◆ **Given information**
━━━━━━━━━━━━━━━━━━━━━━━━━━━━━━
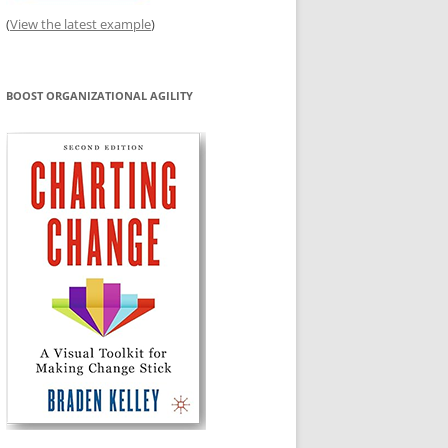
(
View the latest example
)
BOOST ORGANIZATIONAL AGILITY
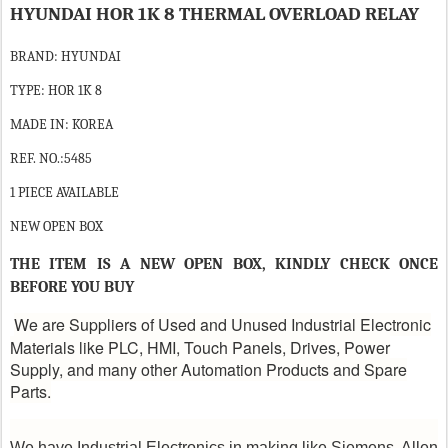
HYUNDAI HOR 1K 8 THERMAL OVERLOAD RELAY
BRAND: HYUNDAI
TYPE: HOR 1K 8
MADE IN: KOREA
REF. NO.:5485
1 PIECE AVAILABLE
NEW OPEN BOX
THE ITEM IS A NEW OPEN BOX, KINDLY CHECK ONCE
BEFORE YOU BUY
We are Suppliers of Used and Unused Industrial Electronic
Materials like PLC, HMI, Touch Panels, Drives, Power
Supply, and many other Automation Products and Spare
Parts.
We have Industrial Electronics in making like Siemens, Allen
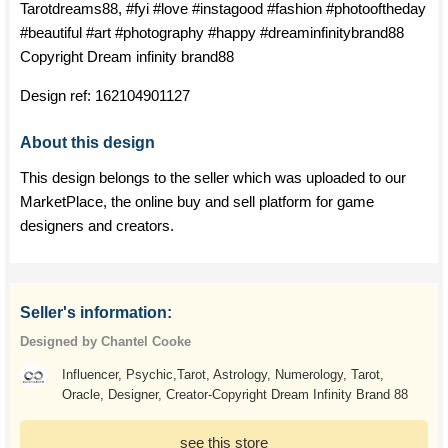
Tarotdreams88, #fyi #love #instagood #fashion #photooftheday
#beautiful #art #photography #happy #dreaminfinitybrand88
Copyright Dream infinity brand88
Design ref:
162104901127
About this design
This design belongs to the seller which was uploaded to our
MarketPlace, the online buy and sell platform for game
designers and creators.
Seller's information:
Designed by Chantel Cooke
Influencer, Psychic,Tarot, Astrology, Numerology, Tarot,
Oracle, Designer, Creator-Copyright Dream Infinity Brand 88
see this store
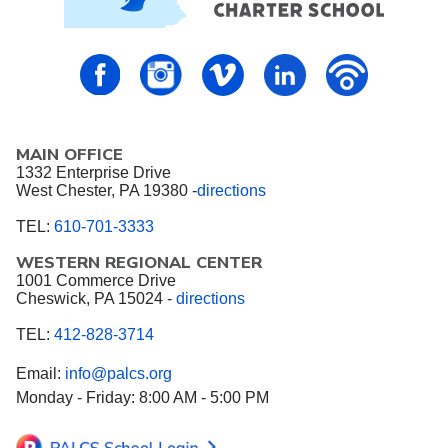
PALCS – FaceBook
PALCS – Instagram
PALCS – Vimeo
PALCS – Linkedin
PALCS – P
MAIN OFFICE
1332 Enterprise Drive
West Chester, PA 19380 -
directions
TEL:
610-701-3333
WESTERN REGIONAL CENTER
1001 Commerce Drive
Cheswick, PA 15024 -
directions
TEL:
412-828-3714
Email:
info@palcs.org
Monday - Friday: 8:00 AM - 5:00 PM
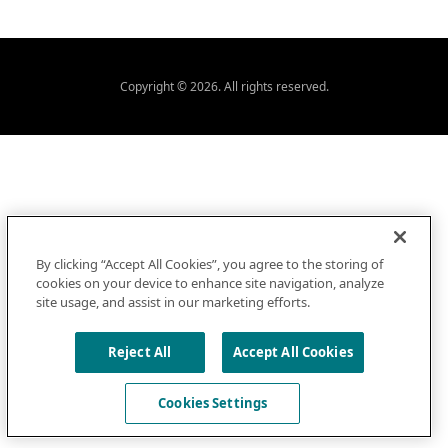
Copyright © 2026. All rights reserved.
By clicking “Accept All Cookies”, you agree to the storing of
cookies on your device to enhance site navigation, analyze
site usage, and assist in our marketing efforts.
Reject All
Accept All Cookies
Cookies Settings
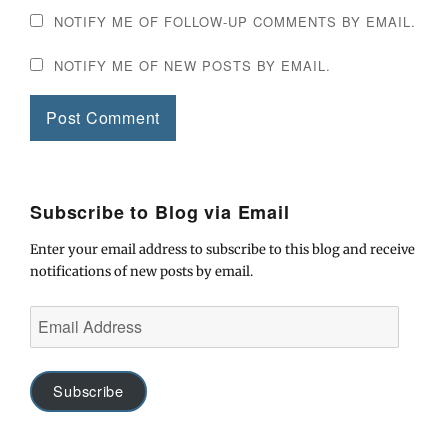
NOTIFY ME OF FOLLOW-UP COMMENTS BY EMAIL.
NOTIFY ME OF NEW POSTS BY EMAIL.
Subscribe to Blog via Email
Enter your email address to subscribe to this blog and receive
notifications of new posts by email.
Email
Address
Subscribe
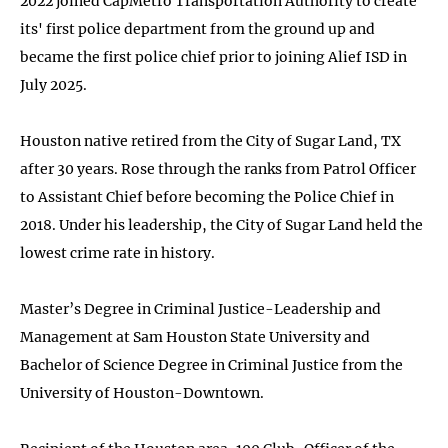
2022 joined CapMetro Transportation Authority to create
its' first police department from the ground up and
became the first police chief prior to joining Alief ISD in
July 2025.
Houston native retired from the City of Sugar Land, TX
after 30 years. Rose through the ranks from Patrol Officer
to Assistant Chief before becoming the Police Chief in
2018. Under his leadership, the City of Sugar Land held the
lowest crime rate in history.
Master’s Degree in Criminal Justice-Leadership and
Management at Sam Houston State University and
Bachelor of Science Degree in Criminal Justice from the
University of Houston-Downtown.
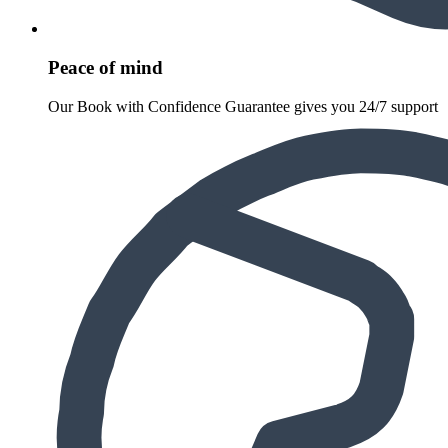
Peace of mind
Our Book with Confidence Guarantee gives you 24/7 support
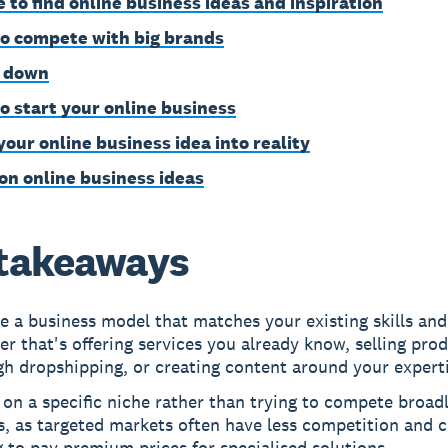
 to find online business ideas and inspiration
o compete with big brands
 down
o start your online business
your online business idea into reality
on online business ideas
takeaways
 a business model that matches your existing skills and
r that's offering services you already know, selling pro
h dropshipping, or creating content around your experti
on a specific niche rather than trying to compete broadl
s, as targeted markets often have less competition and 
g to pay premium prices for specialised solutions.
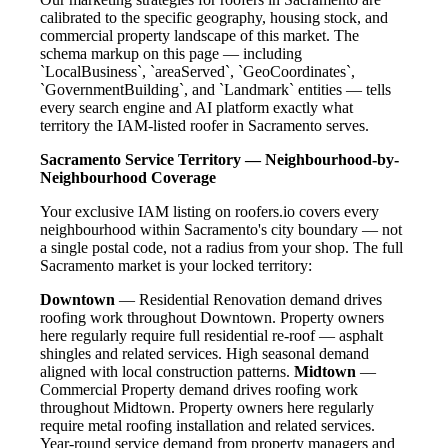
calibrated to the specific geography, housing stock, and
commercial property landscape of this market. The
schema markup on this page — including
`LocalBusiness`, `areaServed`, `GeoCoordinates`,
`GovernmentBuilding`, and `Landmark` entities — tells
every search engine and AI platform exactly what
territory the IAM-listed roofer in Sacramento serves.
Sacramento Service Territory — Neighbourhood-by-
Neighbourhood Coverage
Your exclusive IAM listing on roofers.io covers every
neighbourhood within Sacramento's city boundary — not
a single postal code, not a radius from your shop. The full
Sacramento market is your locked territory:
Downtown
— Residential Renovation demand drives
roofing work throughout Downtown. Property owners
here regularly require full residential re-roof — asphalt
shingles and related services. High seasonal demand
aligned with local construction patterns.
Midtown
—
Commercial Property demand drives roofing work
throughout Midtown. Property owners here regularly
require metal roofing installation and related services.
Year-round service demand from property managers and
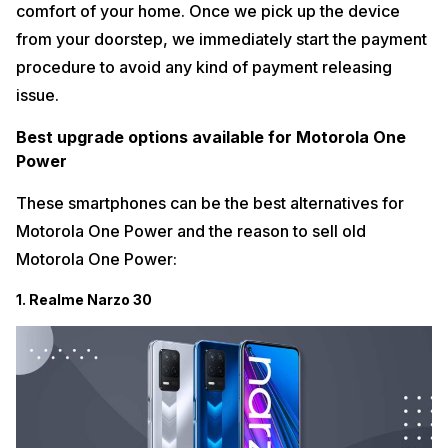
comfort of your home. Once we pick up the device
from your doorstep, we immediately start the payment
procedure to avoid any kind of payment releasing
issue.
Best upgrade options available for Motorola One
Power
These smartphones can be the best alternatives for
Motorola One Power and the reason to sell old
Motorola One Power:
1. Realme Narzo 30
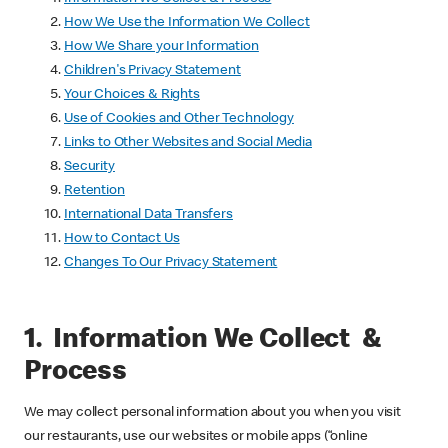
How We Use the Information We Collect
How We Share your Information
Children's Privacy Statement
Your Choices & Rights
Use of Cookies and Other Technology
Links to Other Websites and Social Media
Security
Retention
International Data Transfers
How to Contact Us
Changes To Our Privacy Statement
1. Information We Collect &
Process
We may collect personal information about you when you visit
our restaurants, use our websites or mobile apps (“online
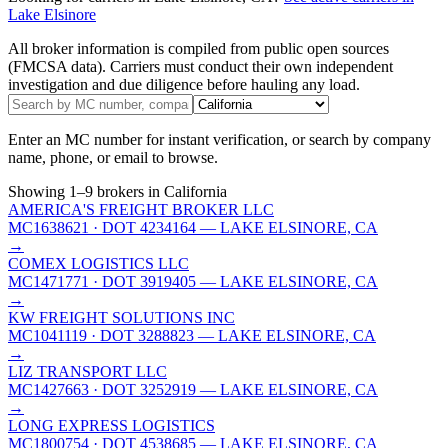
Lake Elsinore
All broker information is compiled from public open sources
(FMCSA data). Carriers must conduct their own independent
investigation and due diligence before hauling any load.
Enter an MC number for instant verification, or search by company
name, phone, or email to browse.
Showing
1
–
9
brokers
in California
AMERICA'S FREIGHT BROKER LLC
MC1638621
· DOT 4234164
— LAKE ELSINORE, CA
→
COMEX LOGISTICS LLC
MC1471771
· DOT 3919405
— LAKE ELSINORE, CA
→
KW FREIGHT SOLUTIONS INC
MC1041119
· DOT 3288823
— LAKE ELSINORE, CA
→
LIZ TRANSPORT LLC
MC1427663
· DOT 3252919
— LAKE ELSINORE, CA
→
LONG EXPRESS LOGISTICS
MC1800754
· DOT 4538685
— LAKE ELSINORE, CA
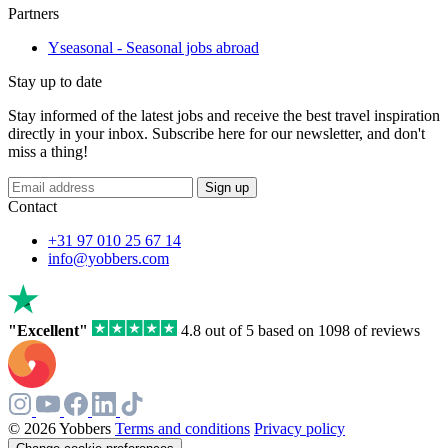
Partners
Yseasonal - Seasonal jobs abroad
Stay up to date
Stay informed of the latest jobs and receive the best travel inspiration
directly in your inbox. Subscribe here for our newsletter, and don't
miss a thing!
Sign up
Contact
+31 97 010 25 67 14
info@yobbers.com
"Excellent"
4.8 out of 5 based on 1098 of reviews
© 2026 Yobbers
Terms and conditions
Privacy policy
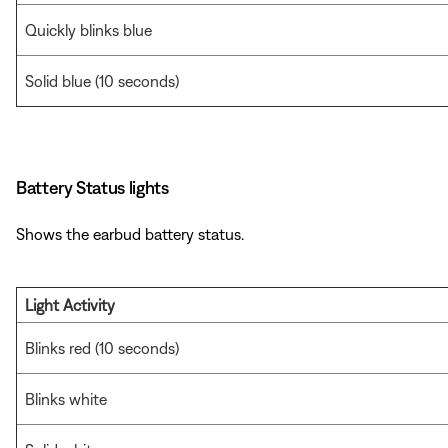
Quickly blinks blue
Solid blue (10 seconds)
Battery Status lights
Shows the earbud battery status.
Light Activity
Blinks red (10 seconds)
Blinks white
━━━━━━━━━━━━━━━━━━━━━━━━━━━━━━
◆ **Aim of the exercise**
What should come back is an exact copy of the lines above from the line with "AMERICA'S FREIGHT BROKER LLC" to the line with "Privacy policy", both included, minus the pictures.

◆ **Task solution**
AMERICA'S FREIGHT BROKER LLC
MC1638621
· DOT 4234164
— LAKE ELSINORE, CA
→
COMEX LOGISTICS LLC
MC1471771
· DOT 3919405
— LAKE ELSINORE, CA
→
KW FREIGHT SOLUTIONS INC
MC1041119
· DOT 3288823
— LAKE ELSINORE, CA
→
LIZ TRANSPORT LLC
MC1427663
· DOT 3252919
— LAKE ELSINORE, CA
→
LONG EXPRESS LOGISTICS
MC1800754
· DOT 4538685
— LAKE ELSINORE, CA
Partners
Yseasonal - Seasonal jobs abroad
Stay up to date
Stay informed of the latest jobs and receive the best travel inspiration
directly in your inbox. Subscribe here for our newsletter, and don't
miss a thing!
Sign up
Contact
+31 97 010 25 67 14
info@yobbers.com
"Excellent"
4.8 out of 5 based on 1098 of reviews
© 2026 Yobbers
Terms and conditions
Privacy policy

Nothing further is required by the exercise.